- [ACTIVITY]:
Once you find the line with "Kontaktformular" in the listing below, set down exactly every line from it through the line with "meno rispetto al marzo 2024.", but no pictures.
================
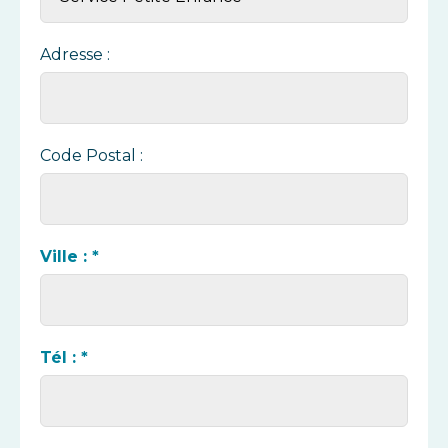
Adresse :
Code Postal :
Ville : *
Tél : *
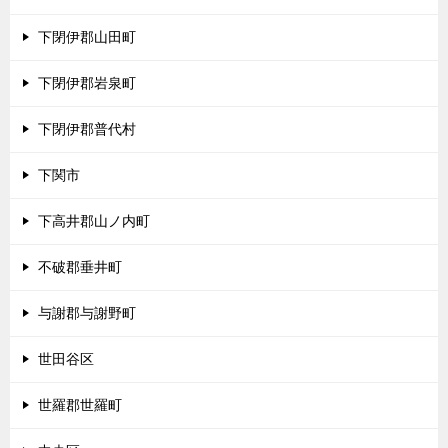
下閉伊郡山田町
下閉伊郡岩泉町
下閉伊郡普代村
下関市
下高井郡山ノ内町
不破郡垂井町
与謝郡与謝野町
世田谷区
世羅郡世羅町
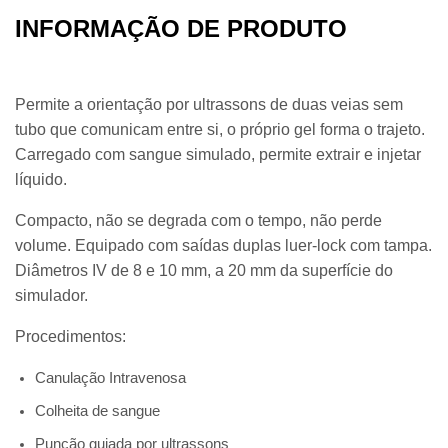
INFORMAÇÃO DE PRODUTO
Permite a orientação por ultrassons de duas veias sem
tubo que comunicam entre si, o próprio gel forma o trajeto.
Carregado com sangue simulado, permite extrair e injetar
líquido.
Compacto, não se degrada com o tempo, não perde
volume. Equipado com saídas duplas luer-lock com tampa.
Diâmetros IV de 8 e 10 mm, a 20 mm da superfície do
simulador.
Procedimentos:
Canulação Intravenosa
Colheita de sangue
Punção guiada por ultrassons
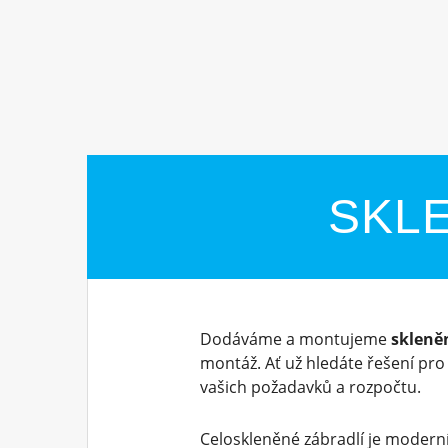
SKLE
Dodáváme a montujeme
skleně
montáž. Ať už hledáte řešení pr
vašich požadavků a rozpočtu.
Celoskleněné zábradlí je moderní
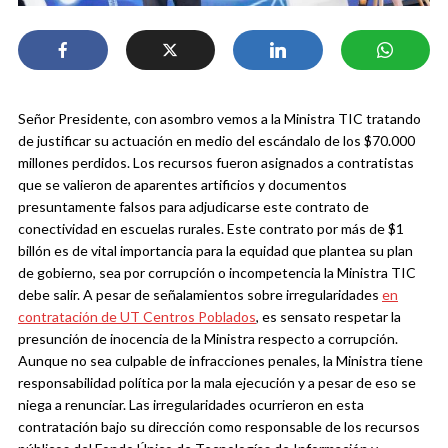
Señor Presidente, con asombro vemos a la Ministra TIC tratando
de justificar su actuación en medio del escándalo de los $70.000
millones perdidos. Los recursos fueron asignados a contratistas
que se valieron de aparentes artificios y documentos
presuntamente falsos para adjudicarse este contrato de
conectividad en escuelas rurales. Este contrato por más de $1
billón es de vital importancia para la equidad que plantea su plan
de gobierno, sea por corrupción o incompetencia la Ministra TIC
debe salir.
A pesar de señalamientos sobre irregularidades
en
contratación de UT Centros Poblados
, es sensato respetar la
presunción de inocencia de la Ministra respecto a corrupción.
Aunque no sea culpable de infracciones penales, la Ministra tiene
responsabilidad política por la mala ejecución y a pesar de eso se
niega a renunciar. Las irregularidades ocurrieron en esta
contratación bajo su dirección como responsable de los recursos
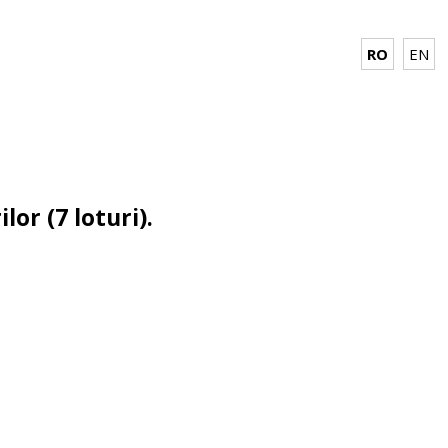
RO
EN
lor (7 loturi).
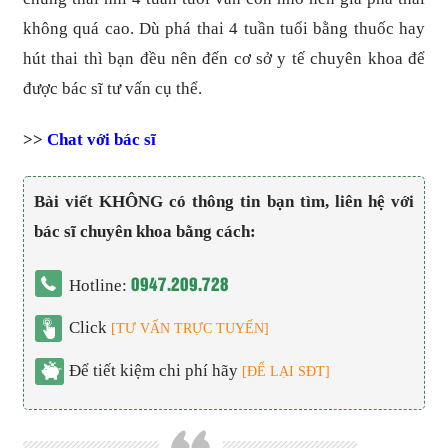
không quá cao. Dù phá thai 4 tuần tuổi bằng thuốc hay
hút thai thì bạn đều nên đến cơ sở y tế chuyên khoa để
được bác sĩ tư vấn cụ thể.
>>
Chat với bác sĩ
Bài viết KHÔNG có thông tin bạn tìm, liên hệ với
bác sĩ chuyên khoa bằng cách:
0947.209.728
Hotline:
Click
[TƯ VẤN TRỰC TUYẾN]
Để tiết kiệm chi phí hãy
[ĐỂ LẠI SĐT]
================
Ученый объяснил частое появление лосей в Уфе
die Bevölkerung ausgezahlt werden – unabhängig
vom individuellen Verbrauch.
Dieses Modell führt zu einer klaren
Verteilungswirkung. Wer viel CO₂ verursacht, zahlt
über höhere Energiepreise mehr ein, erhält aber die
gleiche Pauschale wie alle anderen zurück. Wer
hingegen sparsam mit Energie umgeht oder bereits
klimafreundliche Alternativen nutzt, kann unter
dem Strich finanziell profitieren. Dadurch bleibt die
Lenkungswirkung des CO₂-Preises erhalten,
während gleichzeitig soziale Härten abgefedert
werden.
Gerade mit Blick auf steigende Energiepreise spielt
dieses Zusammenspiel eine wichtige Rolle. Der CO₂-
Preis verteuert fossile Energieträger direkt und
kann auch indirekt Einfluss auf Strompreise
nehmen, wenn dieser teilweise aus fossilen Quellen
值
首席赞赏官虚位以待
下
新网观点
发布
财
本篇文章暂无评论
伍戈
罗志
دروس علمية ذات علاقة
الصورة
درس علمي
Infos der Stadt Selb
================
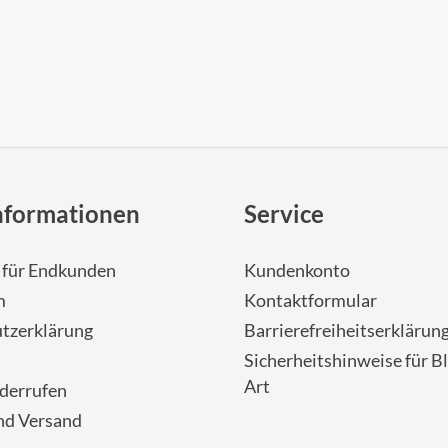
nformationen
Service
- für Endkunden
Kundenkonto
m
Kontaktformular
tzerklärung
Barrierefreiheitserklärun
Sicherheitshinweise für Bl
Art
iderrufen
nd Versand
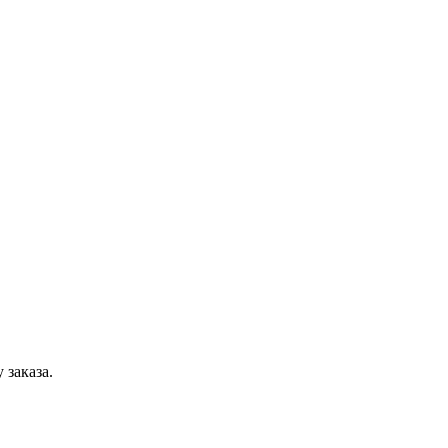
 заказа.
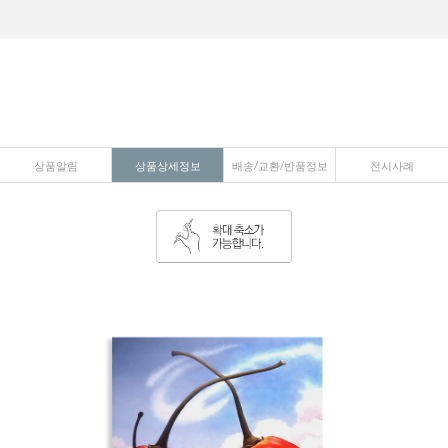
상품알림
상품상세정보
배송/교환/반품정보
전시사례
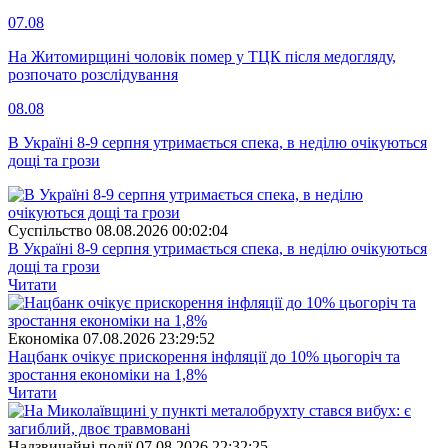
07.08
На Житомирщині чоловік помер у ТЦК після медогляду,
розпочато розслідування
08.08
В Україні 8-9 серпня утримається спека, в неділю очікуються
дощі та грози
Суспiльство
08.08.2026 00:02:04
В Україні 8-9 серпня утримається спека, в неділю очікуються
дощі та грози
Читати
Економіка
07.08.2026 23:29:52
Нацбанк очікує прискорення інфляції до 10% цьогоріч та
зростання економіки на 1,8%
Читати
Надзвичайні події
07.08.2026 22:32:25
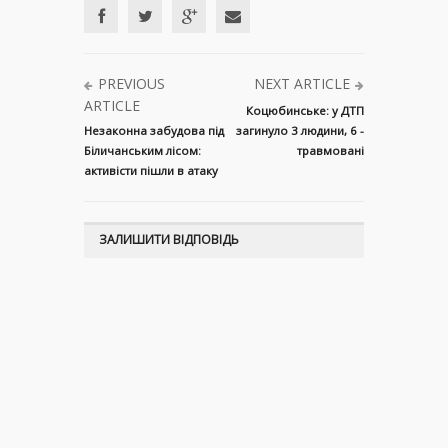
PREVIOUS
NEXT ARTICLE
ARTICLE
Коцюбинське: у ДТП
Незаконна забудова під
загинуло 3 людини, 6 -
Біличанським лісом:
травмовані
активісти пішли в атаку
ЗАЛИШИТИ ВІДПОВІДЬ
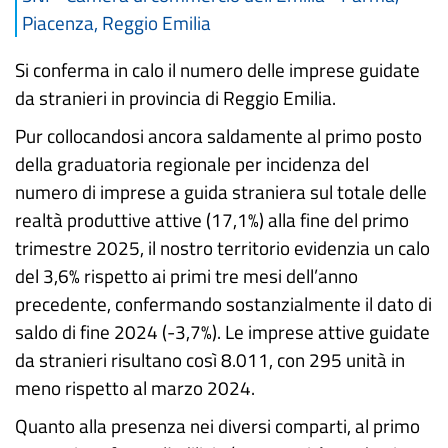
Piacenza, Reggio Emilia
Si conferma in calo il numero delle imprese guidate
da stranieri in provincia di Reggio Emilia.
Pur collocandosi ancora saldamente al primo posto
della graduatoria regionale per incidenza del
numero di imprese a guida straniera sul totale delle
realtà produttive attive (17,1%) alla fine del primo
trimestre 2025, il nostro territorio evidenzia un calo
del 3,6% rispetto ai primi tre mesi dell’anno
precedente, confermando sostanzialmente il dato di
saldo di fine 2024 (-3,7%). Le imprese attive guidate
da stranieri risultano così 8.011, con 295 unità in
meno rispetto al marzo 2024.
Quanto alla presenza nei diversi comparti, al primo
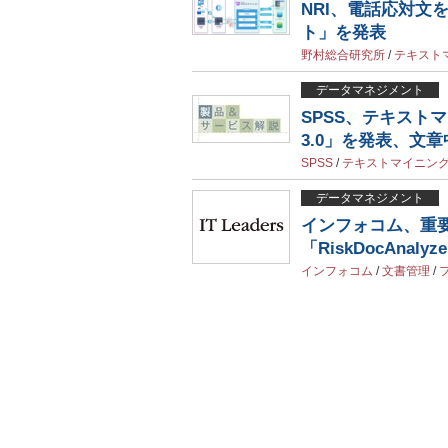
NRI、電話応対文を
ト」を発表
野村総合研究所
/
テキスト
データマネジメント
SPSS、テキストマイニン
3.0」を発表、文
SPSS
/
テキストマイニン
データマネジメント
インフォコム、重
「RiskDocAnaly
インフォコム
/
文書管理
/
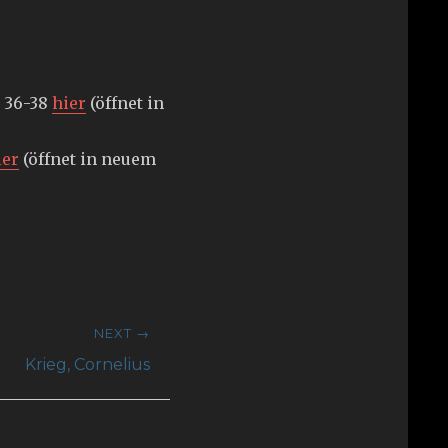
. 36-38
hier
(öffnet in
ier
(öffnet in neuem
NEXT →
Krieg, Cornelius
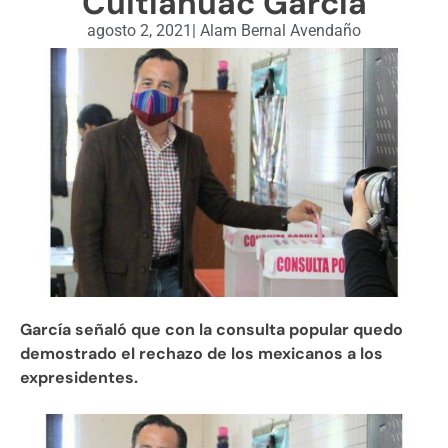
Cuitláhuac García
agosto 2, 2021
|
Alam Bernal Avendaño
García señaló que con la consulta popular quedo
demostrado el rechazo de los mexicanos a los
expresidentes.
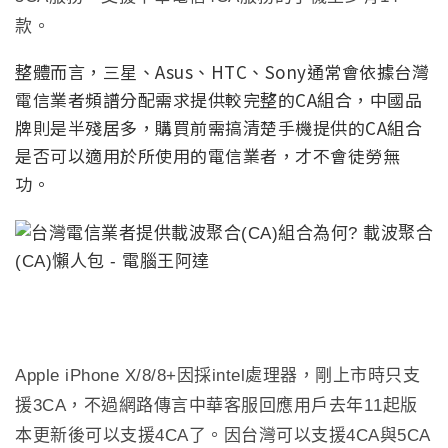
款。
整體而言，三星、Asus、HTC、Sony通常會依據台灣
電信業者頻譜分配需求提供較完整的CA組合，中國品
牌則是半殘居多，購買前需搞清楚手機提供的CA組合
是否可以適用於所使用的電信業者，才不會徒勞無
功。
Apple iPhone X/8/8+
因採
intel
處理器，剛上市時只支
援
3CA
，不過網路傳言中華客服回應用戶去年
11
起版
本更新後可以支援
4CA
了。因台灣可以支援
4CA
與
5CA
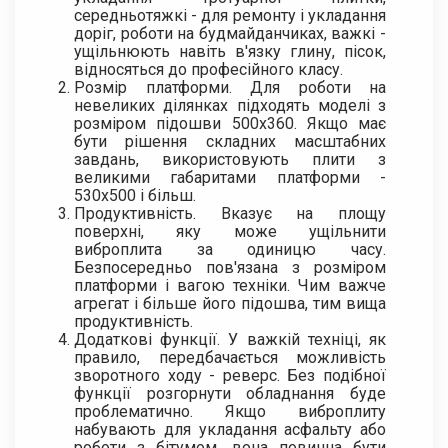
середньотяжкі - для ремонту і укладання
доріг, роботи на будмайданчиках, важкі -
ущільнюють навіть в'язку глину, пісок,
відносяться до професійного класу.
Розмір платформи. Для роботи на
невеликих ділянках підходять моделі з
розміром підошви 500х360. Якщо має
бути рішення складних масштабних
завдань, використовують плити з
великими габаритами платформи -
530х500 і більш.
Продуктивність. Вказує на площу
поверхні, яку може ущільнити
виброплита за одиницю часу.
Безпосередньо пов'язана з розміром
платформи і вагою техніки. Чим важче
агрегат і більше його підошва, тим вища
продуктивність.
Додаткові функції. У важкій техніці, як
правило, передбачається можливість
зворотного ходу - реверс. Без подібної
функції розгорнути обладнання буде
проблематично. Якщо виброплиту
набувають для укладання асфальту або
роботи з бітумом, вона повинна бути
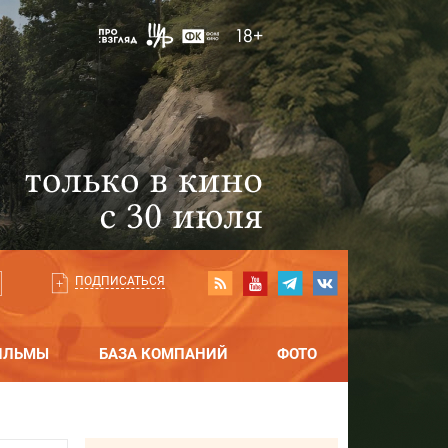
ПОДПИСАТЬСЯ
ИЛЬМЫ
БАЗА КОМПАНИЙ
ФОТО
================
- [TASK OUTPUT]:
Kontaktformular
tzerklärung
Barrierefreiheitserklärun
Sicherheitshinweise für Bl
Art
iderrufen
nd Versand
 заказа.
상품알림
상품상세정보
배송/교환/반품정보
전시사례
07.08
На Житомирщині чоловік помер у ТЦК після медогляду,
розпочато розслідування
08.08
В Україні 8-9 серпня утримається спека, в неділю очікуються
дощі та грози
Суспiльство
08.08.2026 00:02:04
В Україні 8-9 серпня утримається спека, в неділю очікуються
дощі та грози
Читати
Економіка
07.08.2026 23:29:52
Нацбанк очікує прискорення інфляції до 10% цьогоріч та
зростання економіки на 1,8%
Читати
Надзвичайні події
07.08.2026 22:32:25
PREVIOUS
NEXT ARTICLE
ARTICLE
Коцюбинське: у ДТП
Незаконна забудова під
загинуло 3 людини, 6 -
Біличанським лісом:
травмовані
активісти пішли в атаку
ЗАЛИШИТИ ВІДПОВІДЬ
Piacenza, Reggio Emilia
Si conferma in calo il numero delle imprese guidate
da stranieri in provincia di Reggio Emilia.
Pur collocandosi ancora saldamente al primo posto
della graduatoria regionale per incidenza del
numero di imprese a guida straniera sul totale delle
realtà produttive attive (17,1%) alla fine del primo
trimestre 2025, il nostro territorio evidenzia un calo
del 3,6% rispetto ai primi tre mesi dell’anno
precedente, confermando sostanzialmente il dato di
saldo di fine 2024 (-3,7%). Le imprese attive guidate
da stranieri risultano così 8.011, con 295 unità in
meno rispetto al marzo 2024.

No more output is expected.